Only recently have I begun to grasp Filipino as the language of identity: the language of emotion, experience, and even of learning. And with this comes the realization that I do, in fact, smell worse than a malansang isda. My own language is foreign to me: I speak, think, read and write primarily in English. To borrow the terminology of Fr. Bulatao, I am a split-level Filipino.

But perhaps this is not so bad in a society of rotten beef and stinking fish. For while Filipino may be the language of identity, it is the language of the streets. It might have the capacity to be the language of learning, but it is not the language of the learned.

It is neither the language of the classroom and the laboratory, nor the language of the boardroom, the court room, or the operating room. It is not the language of privilege. I may be disconnected from my being Filipino, but with a tongue of privilege I will always have my connections.


So I have my education to thank for making English my mother language.


_________________________________________________________________


James Soriano is a 21-year old student of Ateneo De Manila University and has been writing in the Manila Bulletin since 2008. 

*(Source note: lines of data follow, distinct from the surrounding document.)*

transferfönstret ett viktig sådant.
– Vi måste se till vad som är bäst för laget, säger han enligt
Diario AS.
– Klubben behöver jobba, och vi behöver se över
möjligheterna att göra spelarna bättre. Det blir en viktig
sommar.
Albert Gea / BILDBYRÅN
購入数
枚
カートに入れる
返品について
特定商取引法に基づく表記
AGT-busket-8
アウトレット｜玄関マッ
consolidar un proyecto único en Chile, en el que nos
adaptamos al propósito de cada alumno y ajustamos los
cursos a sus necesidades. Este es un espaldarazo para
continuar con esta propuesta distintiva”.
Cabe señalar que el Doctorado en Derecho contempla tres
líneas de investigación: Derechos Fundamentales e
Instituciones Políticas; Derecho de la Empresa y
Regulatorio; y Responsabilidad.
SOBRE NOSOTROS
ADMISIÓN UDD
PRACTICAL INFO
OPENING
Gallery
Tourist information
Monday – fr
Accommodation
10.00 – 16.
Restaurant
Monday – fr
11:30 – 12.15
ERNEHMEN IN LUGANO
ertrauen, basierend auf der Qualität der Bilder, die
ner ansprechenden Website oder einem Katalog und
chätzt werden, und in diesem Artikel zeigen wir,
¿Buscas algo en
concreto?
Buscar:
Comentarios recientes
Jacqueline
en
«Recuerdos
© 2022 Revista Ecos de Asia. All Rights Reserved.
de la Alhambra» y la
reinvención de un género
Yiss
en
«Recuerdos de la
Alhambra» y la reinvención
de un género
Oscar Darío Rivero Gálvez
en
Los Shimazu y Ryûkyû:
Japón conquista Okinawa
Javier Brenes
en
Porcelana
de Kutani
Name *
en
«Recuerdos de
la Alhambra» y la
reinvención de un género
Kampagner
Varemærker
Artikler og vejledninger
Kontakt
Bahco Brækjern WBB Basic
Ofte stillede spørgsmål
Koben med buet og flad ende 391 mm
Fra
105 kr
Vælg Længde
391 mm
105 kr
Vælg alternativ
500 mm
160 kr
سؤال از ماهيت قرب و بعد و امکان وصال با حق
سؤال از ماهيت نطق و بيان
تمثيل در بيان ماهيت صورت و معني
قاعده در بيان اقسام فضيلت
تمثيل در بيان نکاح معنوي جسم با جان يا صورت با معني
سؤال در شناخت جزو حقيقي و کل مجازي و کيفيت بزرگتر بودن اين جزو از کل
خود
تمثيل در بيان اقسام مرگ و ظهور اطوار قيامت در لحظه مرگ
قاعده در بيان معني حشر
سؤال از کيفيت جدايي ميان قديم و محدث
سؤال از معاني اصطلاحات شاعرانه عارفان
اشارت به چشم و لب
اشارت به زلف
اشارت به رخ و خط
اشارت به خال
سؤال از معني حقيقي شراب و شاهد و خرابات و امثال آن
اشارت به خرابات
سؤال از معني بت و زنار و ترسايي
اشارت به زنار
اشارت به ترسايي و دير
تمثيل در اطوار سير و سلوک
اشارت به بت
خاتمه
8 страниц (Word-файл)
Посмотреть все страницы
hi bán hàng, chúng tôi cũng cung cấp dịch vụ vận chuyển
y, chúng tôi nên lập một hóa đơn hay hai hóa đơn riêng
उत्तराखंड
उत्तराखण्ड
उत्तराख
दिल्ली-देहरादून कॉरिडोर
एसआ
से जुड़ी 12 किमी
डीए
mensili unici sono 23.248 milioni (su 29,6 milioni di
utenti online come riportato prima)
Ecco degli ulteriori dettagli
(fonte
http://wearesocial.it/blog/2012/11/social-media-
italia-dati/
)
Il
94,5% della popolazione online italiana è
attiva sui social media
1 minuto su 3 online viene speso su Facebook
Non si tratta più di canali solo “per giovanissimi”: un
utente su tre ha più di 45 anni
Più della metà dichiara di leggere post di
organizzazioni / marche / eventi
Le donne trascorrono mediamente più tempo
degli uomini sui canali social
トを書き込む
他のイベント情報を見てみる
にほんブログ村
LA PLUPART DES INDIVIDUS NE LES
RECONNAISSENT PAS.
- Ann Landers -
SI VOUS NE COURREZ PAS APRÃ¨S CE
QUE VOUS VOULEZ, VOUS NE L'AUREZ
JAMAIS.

First time I read it, I was like, "That was just fucking arrogant!" Here we have a pure Filipino, born and raised and educated in the Philippines, and he dare belittle his own language? Some people say it's satire. Fuck satires, this is not. If he intended this really as a satire, then he did an epic failure, a monumental bastardization of the language and the fuckin' genre. Even I do not understand what he wanted to point out it in this essay. Was he thankful that English was his mother tongue? Does he feel remorse that he doesn't fully grasp Filipino? It seems to me that he doesn't feel any regret for not knowing Filipino. I cannot believe that he would choose not being able to know it since he was just living in a society of rotten beef and stinking fish. So what if Filipino is the language of the streets? It ought to be! By virtue that it is the language of the fucking country. He says that it is not the language of the learned, so what ought he to do? Intellectualize the language, so that it would be what he wanted it to be. He says that with English, he would always have his connections, and he would stop at that? His mind is fucking narrowed by his bourgeouis upbringing.

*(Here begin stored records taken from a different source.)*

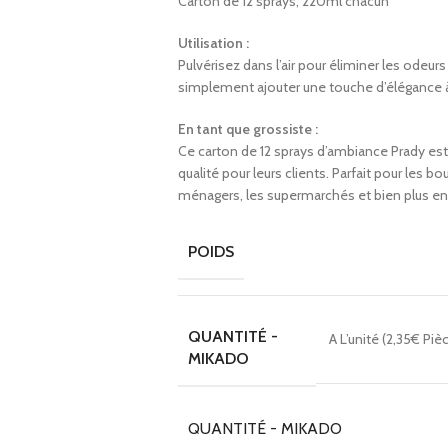
Carton de 12 sprays, 220ml chacun
Utilisation :
Pulvérisez dans l’air pour éliminer les odeur
simplement ajouter une touche d’élégance 
En tant que grossiste :
Ce carton de 12 sprays d’ambiance Prady est
qualité pour leurs clients. Parfait pour les 
ménagers, les supermarchés et bien plus en
POIDS
QUANTITÉ -
A L’unité (2,35€ Piè
MIKADO
QUANTITÉ - MIKADO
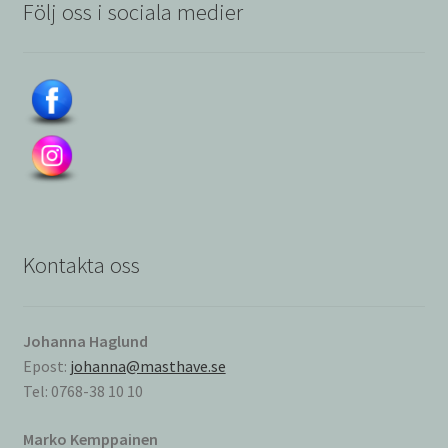
Följ oss i sociala medier
Kontakta oss
Johanna Haglund
Epost:
johanna@masthave.se
Tel: 0768-38 10 10
Marko Kemppainen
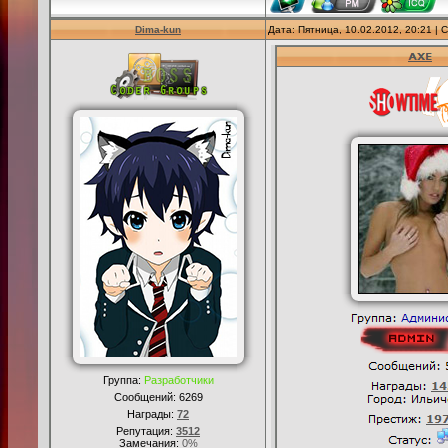
Dima-kun
Дата: Пятница, 10.02.2012, 20:21 |
Группа:
Разработчики
Сообщений:
6269
Награды:
72
Репутация:
3512
Замечания:
0%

Learning English per se is not bad, but to deride Filipino in your own country is just plain distateful. He doesn't even look like a foreigner! He was implying that everybody who knows Filipino is a nanny or a driver. This basically shows how narrow his bourgeouis experiences are.  I also do not understand his bragging of his learning of German, was it mentioned just to emphasize that he is educated? Apparently, the very article itself is a work of an uneducated, unrefined, arrogant elitist. Fuck. His way of thinking isn't even elite. 


What a fucking way to end Buwan ng Wika (National Language Month).